Goal of the exercise
Please find every line below that includes "durable" and report how many there are. Nothing else is needed.
--------------------
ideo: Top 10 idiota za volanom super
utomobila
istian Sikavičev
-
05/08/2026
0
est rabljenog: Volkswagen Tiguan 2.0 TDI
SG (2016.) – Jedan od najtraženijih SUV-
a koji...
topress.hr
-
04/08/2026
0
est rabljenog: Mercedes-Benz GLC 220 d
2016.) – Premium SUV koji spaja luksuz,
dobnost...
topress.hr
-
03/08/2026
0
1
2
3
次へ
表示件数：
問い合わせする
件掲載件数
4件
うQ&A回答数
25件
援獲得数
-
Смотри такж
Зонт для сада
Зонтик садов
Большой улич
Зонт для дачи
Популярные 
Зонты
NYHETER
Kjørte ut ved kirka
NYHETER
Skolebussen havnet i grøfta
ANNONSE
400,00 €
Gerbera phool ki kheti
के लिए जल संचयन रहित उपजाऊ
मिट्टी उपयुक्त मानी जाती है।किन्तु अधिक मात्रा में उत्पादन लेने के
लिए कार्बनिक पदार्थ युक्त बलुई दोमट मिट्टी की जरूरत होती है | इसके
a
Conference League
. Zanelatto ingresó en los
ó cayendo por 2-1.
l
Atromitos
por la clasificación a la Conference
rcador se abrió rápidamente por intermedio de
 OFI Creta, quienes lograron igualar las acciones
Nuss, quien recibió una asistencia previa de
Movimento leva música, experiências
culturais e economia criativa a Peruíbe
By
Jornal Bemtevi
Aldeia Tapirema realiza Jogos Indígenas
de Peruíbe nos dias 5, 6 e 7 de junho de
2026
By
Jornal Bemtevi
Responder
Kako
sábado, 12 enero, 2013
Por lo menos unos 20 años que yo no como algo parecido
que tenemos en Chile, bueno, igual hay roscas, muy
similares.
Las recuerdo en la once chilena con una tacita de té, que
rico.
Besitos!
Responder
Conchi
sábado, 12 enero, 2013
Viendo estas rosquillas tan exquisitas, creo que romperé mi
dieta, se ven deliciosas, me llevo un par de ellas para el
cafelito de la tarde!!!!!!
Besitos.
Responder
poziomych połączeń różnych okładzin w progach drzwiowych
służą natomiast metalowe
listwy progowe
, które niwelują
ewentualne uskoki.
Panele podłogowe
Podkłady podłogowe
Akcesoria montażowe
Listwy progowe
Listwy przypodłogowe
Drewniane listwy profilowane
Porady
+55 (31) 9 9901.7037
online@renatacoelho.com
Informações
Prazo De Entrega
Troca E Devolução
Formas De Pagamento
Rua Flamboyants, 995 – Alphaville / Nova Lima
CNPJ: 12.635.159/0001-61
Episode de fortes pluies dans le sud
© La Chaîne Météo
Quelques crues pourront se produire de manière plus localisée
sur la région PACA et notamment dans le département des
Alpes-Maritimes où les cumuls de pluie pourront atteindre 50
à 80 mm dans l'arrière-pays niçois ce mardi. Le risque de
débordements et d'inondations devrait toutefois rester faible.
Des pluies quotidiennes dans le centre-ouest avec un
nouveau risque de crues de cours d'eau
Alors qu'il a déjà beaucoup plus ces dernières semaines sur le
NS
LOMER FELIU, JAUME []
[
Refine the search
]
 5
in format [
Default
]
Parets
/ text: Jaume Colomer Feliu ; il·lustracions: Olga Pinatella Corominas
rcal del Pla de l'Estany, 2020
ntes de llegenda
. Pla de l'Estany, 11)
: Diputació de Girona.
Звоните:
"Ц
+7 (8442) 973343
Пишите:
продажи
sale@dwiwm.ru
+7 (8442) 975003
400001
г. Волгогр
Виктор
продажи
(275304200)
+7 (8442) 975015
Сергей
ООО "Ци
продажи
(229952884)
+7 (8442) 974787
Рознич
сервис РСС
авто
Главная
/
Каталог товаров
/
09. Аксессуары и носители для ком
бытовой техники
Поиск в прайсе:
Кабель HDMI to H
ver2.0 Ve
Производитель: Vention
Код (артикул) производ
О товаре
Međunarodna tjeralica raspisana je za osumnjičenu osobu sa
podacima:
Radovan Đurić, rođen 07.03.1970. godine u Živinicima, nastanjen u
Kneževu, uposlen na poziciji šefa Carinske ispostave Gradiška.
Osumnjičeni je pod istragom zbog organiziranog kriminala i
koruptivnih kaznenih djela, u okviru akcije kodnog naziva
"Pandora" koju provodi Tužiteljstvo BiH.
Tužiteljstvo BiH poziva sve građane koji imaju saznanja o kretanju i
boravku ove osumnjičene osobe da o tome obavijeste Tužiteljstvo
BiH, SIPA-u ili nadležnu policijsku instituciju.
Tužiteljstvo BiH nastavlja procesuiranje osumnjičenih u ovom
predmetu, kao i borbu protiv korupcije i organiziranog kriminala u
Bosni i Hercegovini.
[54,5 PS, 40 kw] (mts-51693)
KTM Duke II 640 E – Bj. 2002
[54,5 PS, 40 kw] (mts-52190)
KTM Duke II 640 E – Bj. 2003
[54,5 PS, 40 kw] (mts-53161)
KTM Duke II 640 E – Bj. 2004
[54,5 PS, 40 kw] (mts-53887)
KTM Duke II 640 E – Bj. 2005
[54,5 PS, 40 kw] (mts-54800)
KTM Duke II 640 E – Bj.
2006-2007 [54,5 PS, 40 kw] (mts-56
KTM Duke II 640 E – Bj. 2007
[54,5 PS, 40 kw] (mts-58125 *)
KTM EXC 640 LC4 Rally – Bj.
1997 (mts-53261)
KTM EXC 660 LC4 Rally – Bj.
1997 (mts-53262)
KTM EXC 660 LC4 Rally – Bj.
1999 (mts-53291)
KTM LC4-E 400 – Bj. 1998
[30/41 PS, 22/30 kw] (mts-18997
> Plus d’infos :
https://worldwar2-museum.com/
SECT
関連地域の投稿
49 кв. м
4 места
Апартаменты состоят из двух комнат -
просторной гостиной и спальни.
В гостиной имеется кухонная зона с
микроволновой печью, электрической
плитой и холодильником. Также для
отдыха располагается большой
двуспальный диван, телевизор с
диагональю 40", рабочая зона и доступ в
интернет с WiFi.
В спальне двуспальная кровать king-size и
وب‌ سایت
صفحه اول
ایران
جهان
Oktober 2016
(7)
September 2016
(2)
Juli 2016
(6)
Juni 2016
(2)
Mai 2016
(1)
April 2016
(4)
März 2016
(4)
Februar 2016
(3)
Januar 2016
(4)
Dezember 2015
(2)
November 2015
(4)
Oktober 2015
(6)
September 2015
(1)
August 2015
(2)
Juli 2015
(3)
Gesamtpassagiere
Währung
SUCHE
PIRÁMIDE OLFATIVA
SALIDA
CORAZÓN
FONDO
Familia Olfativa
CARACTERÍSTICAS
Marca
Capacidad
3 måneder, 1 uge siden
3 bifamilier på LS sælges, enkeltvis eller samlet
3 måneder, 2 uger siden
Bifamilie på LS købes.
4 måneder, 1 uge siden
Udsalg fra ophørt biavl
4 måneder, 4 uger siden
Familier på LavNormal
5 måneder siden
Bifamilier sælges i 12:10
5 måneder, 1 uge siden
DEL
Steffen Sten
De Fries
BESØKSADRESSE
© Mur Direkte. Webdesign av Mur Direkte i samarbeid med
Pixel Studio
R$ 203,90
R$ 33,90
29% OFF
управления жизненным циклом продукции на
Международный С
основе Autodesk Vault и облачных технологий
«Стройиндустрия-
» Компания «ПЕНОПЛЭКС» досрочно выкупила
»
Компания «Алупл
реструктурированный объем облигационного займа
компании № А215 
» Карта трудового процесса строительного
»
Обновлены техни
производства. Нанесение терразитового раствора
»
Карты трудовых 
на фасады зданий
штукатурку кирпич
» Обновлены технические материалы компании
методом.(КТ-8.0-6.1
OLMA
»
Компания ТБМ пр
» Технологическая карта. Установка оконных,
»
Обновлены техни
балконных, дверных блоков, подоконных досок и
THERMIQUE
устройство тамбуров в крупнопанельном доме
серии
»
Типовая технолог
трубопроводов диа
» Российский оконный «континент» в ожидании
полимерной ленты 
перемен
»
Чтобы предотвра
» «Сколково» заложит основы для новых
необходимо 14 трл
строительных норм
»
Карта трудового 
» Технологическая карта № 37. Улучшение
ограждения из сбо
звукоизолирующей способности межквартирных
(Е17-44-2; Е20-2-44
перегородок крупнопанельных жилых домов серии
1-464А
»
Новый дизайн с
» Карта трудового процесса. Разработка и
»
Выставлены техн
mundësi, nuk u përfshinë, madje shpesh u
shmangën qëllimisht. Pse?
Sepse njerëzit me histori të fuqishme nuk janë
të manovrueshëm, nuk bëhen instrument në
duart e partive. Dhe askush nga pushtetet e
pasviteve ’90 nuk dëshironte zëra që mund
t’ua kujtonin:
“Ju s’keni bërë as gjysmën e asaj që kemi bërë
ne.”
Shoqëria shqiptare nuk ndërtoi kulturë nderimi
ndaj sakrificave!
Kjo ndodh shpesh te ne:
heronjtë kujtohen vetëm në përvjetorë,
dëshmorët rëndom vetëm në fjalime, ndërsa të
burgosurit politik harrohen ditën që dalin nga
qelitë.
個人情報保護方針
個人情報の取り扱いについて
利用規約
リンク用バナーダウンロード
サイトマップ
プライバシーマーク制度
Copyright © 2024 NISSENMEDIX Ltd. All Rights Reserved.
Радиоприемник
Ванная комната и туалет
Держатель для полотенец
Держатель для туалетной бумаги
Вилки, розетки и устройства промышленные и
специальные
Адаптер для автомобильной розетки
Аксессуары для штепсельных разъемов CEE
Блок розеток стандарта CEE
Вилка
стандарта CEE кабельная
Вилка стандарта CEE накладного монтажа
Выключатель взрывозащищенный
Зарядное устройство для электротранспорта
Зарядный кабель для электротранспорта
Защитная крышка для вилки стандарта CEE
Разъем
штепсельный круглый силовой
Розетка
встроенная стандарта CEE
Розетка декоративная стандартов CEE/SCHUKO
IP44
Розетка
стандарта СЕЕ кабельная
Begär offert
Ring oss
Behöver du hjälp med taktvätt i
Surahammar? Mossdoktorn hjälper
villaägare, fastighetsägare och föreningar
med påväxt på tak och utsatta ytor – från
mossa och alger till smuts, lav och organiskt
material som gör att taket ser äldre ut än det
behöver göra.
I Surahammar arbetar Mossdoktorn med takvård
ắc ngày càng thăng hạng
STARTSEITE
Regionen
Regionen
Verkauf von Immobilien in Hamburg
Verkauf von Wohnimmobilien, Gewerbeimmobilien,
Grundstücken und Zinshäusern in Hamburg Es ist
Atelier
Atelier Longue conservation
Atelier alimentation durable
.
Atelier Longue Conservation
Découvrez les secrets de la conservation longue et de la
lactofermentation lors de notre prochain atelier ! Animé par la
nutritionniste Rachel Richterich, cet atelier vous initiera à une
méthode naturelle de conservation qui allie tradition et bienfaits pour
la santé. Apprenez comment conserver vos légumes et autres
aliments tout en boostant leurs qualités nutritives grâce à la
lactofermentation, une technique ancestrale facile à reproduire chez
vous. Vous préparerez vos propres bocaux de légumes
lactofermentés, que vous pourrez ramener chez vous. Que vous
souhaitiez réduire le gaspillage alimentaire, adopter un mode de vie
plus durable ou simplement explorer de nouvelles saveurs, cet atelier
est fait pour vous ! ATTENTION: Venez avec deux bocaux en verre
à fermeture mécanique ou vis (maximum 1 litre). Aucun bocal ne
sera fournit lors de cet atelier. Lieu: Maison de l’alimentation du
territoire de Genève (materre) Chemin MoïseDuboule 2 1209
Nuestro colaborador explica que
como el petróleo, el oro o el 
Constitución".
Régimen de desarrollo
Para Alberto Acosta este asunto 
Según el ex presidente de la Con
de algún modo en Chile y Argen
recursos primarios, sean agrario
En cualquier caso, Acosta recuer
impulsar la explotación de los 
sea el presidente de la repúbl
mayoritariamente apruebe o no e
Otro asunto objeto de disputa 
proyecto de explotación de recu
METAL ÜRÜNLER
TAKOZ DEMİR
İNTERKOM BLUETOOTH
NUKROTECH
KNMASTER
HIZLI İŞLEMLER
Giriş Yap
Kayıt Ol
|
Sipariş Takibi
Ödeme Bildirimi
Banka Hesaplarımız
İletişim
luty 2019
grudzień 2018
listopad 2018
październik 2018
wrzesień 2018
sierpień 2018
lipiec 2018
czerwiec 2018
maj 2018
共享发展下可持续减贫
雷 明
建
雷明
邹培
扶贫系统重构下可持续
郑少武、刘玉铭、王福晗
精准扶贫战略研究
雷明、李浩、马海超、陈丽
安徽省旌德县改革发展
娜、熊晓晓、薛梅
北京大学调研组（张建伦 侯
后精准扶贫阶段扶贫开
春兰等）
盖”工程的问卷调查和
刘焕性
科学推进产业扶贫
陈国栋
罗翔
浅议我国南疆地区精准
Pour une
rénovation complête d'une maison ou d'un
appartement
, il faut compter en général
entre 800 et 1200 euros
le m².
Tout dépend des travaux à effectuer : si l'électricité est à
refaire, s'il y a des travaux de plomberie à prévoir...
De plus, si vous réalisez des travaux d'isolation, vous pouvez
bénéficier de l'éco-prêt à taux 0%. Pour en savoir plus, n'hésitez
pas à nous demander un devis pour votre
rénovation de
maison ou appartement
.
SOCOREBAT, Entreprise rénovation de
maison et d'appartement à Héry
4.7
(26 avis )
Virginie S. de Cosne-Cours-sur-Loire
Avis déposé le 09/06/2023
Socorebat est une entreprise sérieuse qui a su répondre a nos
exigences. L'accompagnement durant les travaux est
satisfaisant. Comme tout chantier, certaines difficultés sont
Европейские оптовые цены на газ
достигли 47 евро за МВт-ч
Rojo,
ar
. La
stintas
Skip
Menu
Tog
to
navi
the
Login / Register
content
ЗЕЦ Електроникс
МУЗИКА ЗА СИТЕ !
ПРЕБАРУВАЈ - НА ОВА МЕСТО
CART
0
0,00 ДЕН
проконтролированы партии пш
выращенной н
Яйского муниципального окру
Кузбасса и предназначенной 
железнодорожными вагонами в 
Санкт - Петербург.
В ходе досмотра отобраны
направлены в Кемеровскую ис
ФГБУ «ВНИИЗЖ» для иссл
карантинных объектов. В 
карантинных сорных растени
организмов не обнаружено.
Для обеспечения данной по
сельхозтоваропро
--------------------
Your response
2